Sergio Leone quitte les westerns spaghetti pour placer son film un peu plus tard dans l'Histoire mais en gardant un petit esprit encore de cow-boy.C'est l'histoire d'amitié entre deux hommes complètement opposés et qui ne suivent pas les mêmes buts et qui n'ont pas les mêmes origines,sans le montrer l'un envers l'autre pour garder leur virilité.Des plans gardant leur leonisme,des cadrages vraiment précis.Sergio Leone critique en même temps la société raciste,encore aujourd'hui, et dictatoriel avec des hommes qui ressemblent vraiment aux nazis.Un peu long mais à voir car c'est un classique et cela marque un changement dans le genre de film de Sergio Leone.
Une critique juste des révolutions a travers les yeux de deux bandits endurcis. On voit bien le style de Sergio Leone, personnages charismatiques, notes d'humours, réalisme (la crasse des bandits) etc... Le film, même long, prend divers tournants intéressants. Par contre la bande son n'est pas extraordinaire, et certaine scène parfois difficile a saisir. En Conclusion, petite déception, le maître des western spaghettis ne signe pas là ca meilleur œuvre, le niveau est loin de la trilogie de l'homme sans nom. A voir vraiment aux mordus des western.

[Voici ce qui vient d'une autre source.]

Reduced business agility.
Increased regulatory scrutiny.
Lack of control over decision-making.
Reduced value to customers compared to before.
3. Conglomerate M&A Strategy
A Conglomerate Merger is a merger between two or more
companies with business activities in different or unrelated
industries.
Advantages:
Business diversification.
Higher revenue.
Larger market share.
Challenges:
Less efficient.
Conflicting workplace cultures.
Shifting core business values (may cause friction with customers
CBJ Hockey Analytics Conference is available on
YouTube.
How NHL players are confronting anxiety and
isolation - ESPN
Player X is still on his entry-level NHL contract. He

Différent des autres ce film de Leone reste surprenant et pourtant excellent. J.Coburn et R.Steiger font un duo parfait à l'écran. Certaines scènes sont magistrales sur un fond de morricone plein de talent. Quelques longueurs à déplorer cependant. A voir donc.
De nouveau un chef-d’œuvre du western spaghetti par le maître du genre Sergio Leone. Passionnant et puissant de bout en bout. A souligner une fois de plus la superbe BO du grand Ennio Morricone. Un film à voir au moins une fois !

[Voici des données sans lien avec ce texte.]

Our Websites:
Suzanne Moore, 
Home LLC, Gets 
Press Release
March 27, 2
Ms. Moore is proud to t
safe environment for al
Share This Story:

Entre "Il était une fois dans l'Ouest" et "Il était une fois en Amérique", "Il était une fois la révolution" est peut-être le plus faible de la trilogie. Pour autant la qualité est là, avec une bonne histoire, de grands personnages et une vraie réflexion sur la révolution.
Magnifique! On passe de l'humour à la révolte et à la tristesse, du western au film de guerre. Et il y a tellement de choses : L'amitié, le courage, la dictature, l'espoir, la joie, le deuil et l'aventure!
"Il était une fois la Révolution" est sûrement l'un des plus grands films réalisés par Sergio Leone. Ici, dans cette grande épopée se déroulant pendant la Révolution Mexicaine, le tandem James Coburn et Rod Steiger est formidable...surtout ce dernier qui porte réellement le film. Le parallèle avec la période irlandaise est intelligent. Il y a bien quelques détails qui sont anachroniques, mais cela n'entache pas cette œuvre, magnifiquement soulignée par la musique magistrale d'Ennio Morricone.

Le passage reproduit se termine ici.